— Work item —
Word for word, transcribe the data below from the line with "NAD+ therapy helps" to the line with "#WellnessSupport", keeping both of those lines.

Page images and extracted text:
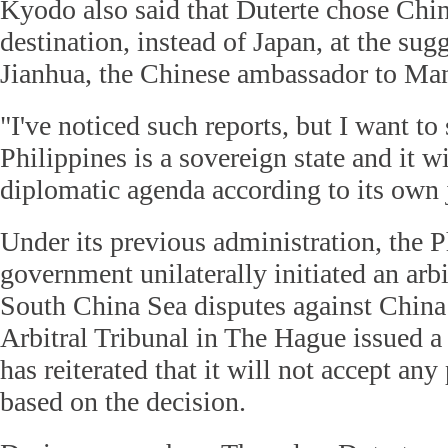
Kyodo also said that Duterte chose China
destination, instead of Japan, at the su
Jianhua, the Chinese ambassador to Man
"I've noticed such reports, but I want to 
Philippines is a sovereign state and it w
diplomatic agenda according to its own
Under its previous administration, the P
government unilaterally initiated an arbi
South China Sea disputes against China
Arbitral Tribunal in The Hague issued a 
has reiterated that it will not accept any
based on the decision.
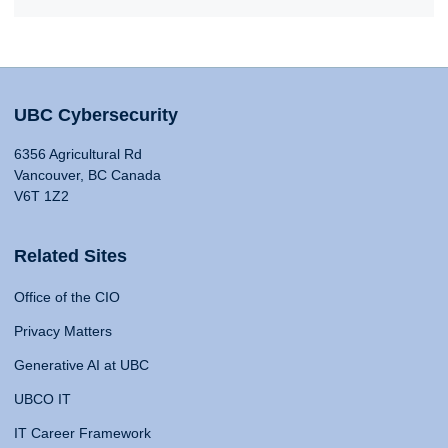
UBC Cybersecurity
6356 Agricultural Rd
Vancouver, BC Canada
V6T 1Z2
Related Sites
Office of the CIO
Privacy Matters
Generative AI at UBC
UBCO IT
IT Career Framework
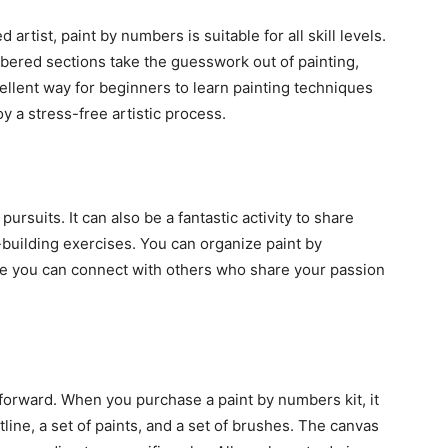
rtist, paint by numbers is suitable for all skill levels.
red sections take the guesswork out of painting,
cellent way for beginners to learn painting techniques
y a stress-free artistic process.
pursuits. It can also be a fantastic activity to share
m-building exercises. You can organize paint by
re you can connect with others who share your passion
forward. When you purchase a paint by numbers kit, it
tline, a set of paints, and a set of brushes. The canvas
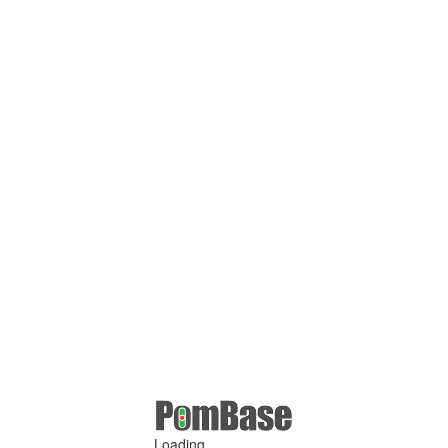
Loading ...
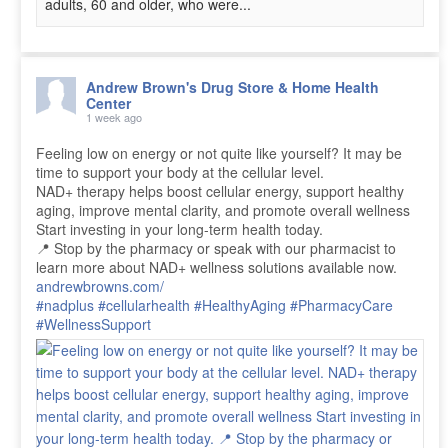
adults, 60 and older, who were...
Andrew Brown's Drug Store & Home Health
Center
1 week ago
Feeling low on energy or not quite like yourself? It may be
time to support your body at the cellular level.
NAD+ therapy helps boost cellular energy, support healthy
aging, improve mental clarity, and promote overall wellness
Start investing in your long-term health today.
📍 Stop by the pharmacy or speak with our pharmacist to
learn more about NAD+ wellness solutions available now.
andrewbrowns.com/
#nadplus
#cellularhealth
#HealthyAging
#PharmacyCare
#WellnessSupport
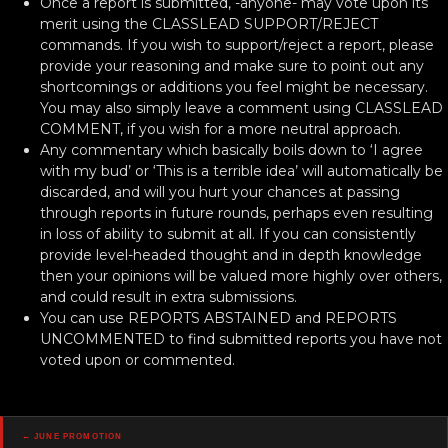
Once a report is submitted, -anyone- may vote upon its
merit using the CLASSLEAD SUPPORT/REJECT
commands. If you wish to support/reject a report, please
provide your reasoning and make sure to point out any
shortcomings or additions you feel might be necessary.
You may also simply leave a comment using CLASSLEAD
COMMENT, if you wish for a more neutral approach.
Any commentary which basically boils down to ‘I agree
with my bud’ or ‘This is a terrible idea’ will automatically be
discarded, and will you hurt your chances at passing
through reports in future rounds, perhaps even resulting
in loss of ability to submit at all. If you can consistently
provide level-headed thought and in depth knowledge
then your opinions will be valued more highly over others,
and could result in extra submissions.
You can use REPORTS ABSTAINED and REPORTS
UNCOMMENTED to find submitted reports you have not
voted upon or commented.
Posts
← June Promotion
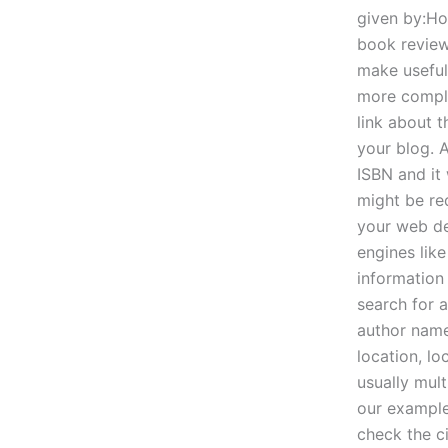
given by:Ho
book review
make useful
more complic
link about t
your blog. 
ISBN and it
might be re
your web de
engines lik
information 
search for 
author name
location, lo
usually mult
our example
check the ci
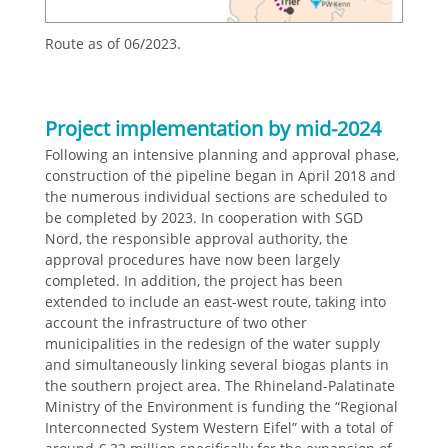
Route as of 06/2023.
Project implementation by mid-2024
Following an intensive planning and approval phase,
construction of the pipeline began in April 2018 and
the numerous individual sections are scheduled to
be completed by 2023. In cooperation with SGD
Nord, the responsible approval authority, the
approval procedures have now been largely
completed. In addition, the project has been
extended to include an east-west route, taking into
account the infrastructure of two other
municipalities in the redesign of the water supply
and simultaneously linking several biogas plants in
the southern project area. The Rhineland-Palatinate
Ministry of the Environment is funding the “Regional
Interconnected System Western Eifel” with a total of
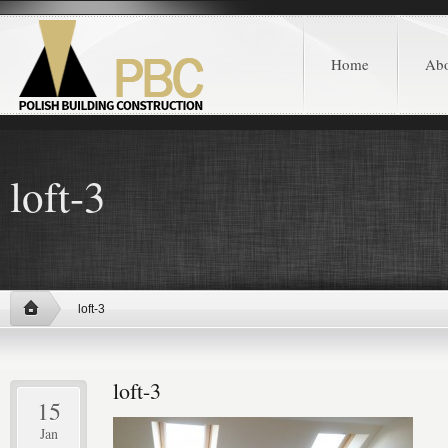
Home
Ab
loft-3
loft-3
loft-3
15
Jan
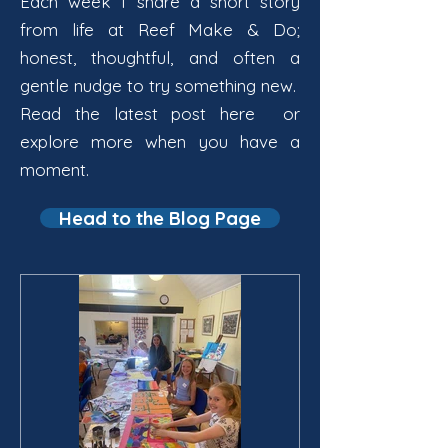
Each week I share a short story
from life at Reef Make & Do;
honest, thoughtful, and often a
gentle nudge to try something new.
Read the latest post here or
explore more when you have a
moment.
Head to the Blog Page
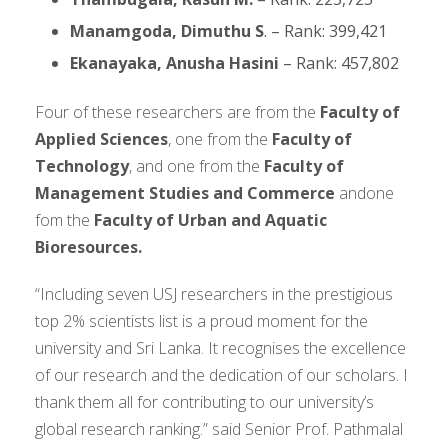
Manamgoda, Dimuthu S
. – Rank: 399,421
Ekanayaka, Anusha Hasini
– Rank: 457,802
Four of these researchers are from the
Faculty of
Applied Sciences
, one from the
Faculty of
Technology
, and one from the
Faculty of
Management Studies and Commerce
andone
fom the
Faculty of Urban and Aquatic
Bioresources.
“Including seven USJ researchers in the prestigious
top 2% scientists list is a proud moment for the
university and Sri Lanka. It recognises the excellence
of our research and the dedication of our scholars. I
thank them all for contributing to our university’s
global research ranking.” said Senior Prof. Pathmalal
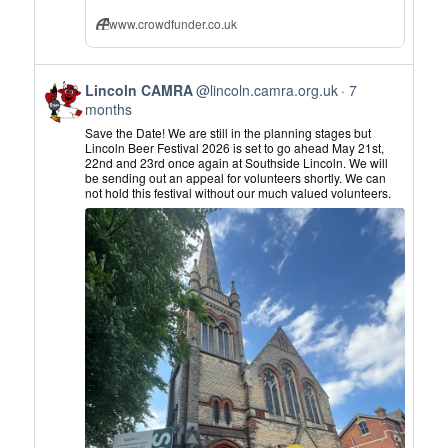
www.crowdfunder.co.uk
View
Lincoln CAMRA
@lincoln.camra.org.uk
7
post
months
by
Save the Date! We are still in the planning stages but
Lincoln
Lincoln Beer Festival 2026 is set to go ahead May 21st,
22nd and 23rd once again at Southside Lincoln. We will
CAMRA
be sending out an appeal for volunteers shortly. We can
on
not hold this festival without our much valued volunteers.
Bluesky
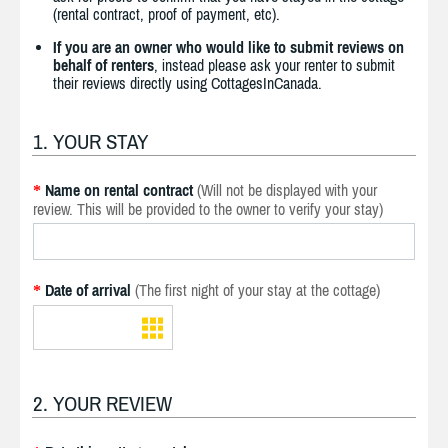
(rental contract, proof of payment, etc).
If you are an owner who would like to submit reviews on
behalf of renters
, instead please ask your renter to submit
their reviews directly using CottagesInCanada.
1. YOUR STAY
Name on rental contract
(Will not be displayed with your
*
review. This will be provided to the owner to verify your stay)
Date of arrival
(The first night of your stay at the cottage)
*
2. YOUR REVIEW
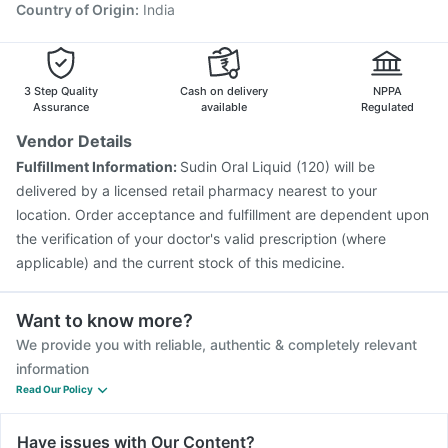
Country of Origin
:
India
3 Step Quality
Cash on delivery
NPPA
Assurance
available
Regulated
Vendor Details
Fulfillment Information:
Sudin Oral Liquid (120) will be
delivered by a licensed retail pharmacy nearest to your
location. Order acceptance and fulfillment are dependent upon
the verification of your doctor's valid prescription (where
applicable) and the current stock of this medicine.
Want to know more?
We provide you with reliable, authentic & completely relevant
information
Read Our Policy
Have issues with Our Content?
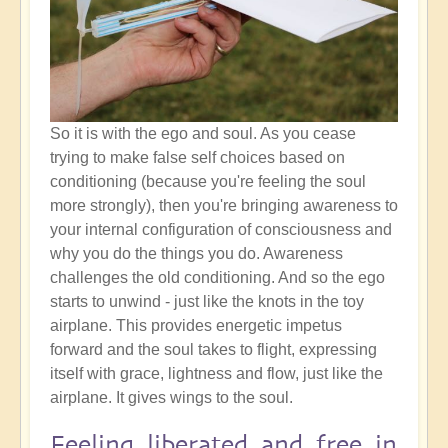
So it is with the ego and soul. As you cease
trying to make false self choices based on
conditioning (because you're feeling the soul
more strongly), then you're bringing awareness to
your internal configuration of consciousness and
why you do the things you do. Awareness
challenges the old conditioning. And so the ego
starts to unwind - just like the knots in the toy
airplane. This provides energetic impetus
forward and the soul takes to flight, expressing
itself with grace, lightness and flow, just like the
airplane. It gives wings to the soul.
Feeling liberated and free in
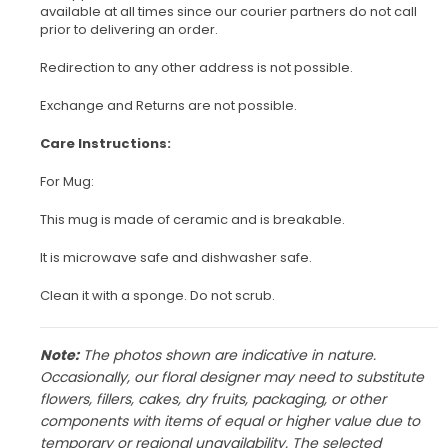
available at all times since our courier partners do not call
prior to delivering an order.
Redirection to any other address is not possible.
Exchange and Returns are not possible.
Care Instructions:
For Mug:
This mug is made of ceramic and is breakable.
It is microwave safe and dishwasher safe.
Clean it with a sponge. Do not scrub.
Note:
The photos shown are indicative in nature.
Occasionally, our floral designer may need to substitute
flowers, fillers, cakes, dry fruits, packaging, or other
components with items of equal or higher value due to
temporary or regional unavailability. The selected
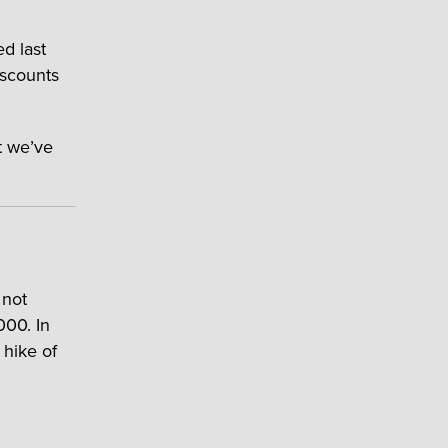
ed last
iscounts
t we’ve
 not
000. In
hike of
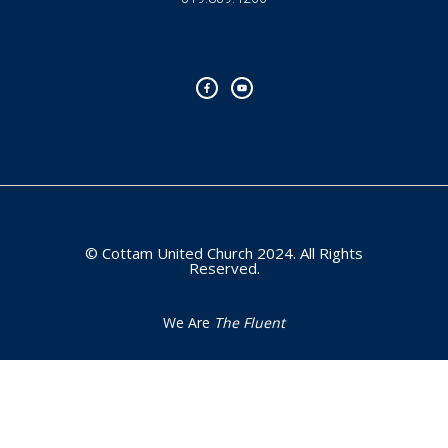
F
Y
a
o
c
u
e
t
b
u
o
b
o
e
k
-
f
© Cottam United Church 2024. All Rights
Reserved.
We Are
The Fluent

— The completed task —
NAD+ therapy helps boost cellular energy, support healthy
aging, improve mental clarity, and promote overall wellness
Start investing in your long-term health today.
📍 Stop by the pharmacy or speak with our pharmacist to
learn more about NAD+ wellness solutions available now.
andrewbrowns.com/
#nadplus
#cellularhealth
#HealthyAging
#PharmacyCare
#WellnessSupport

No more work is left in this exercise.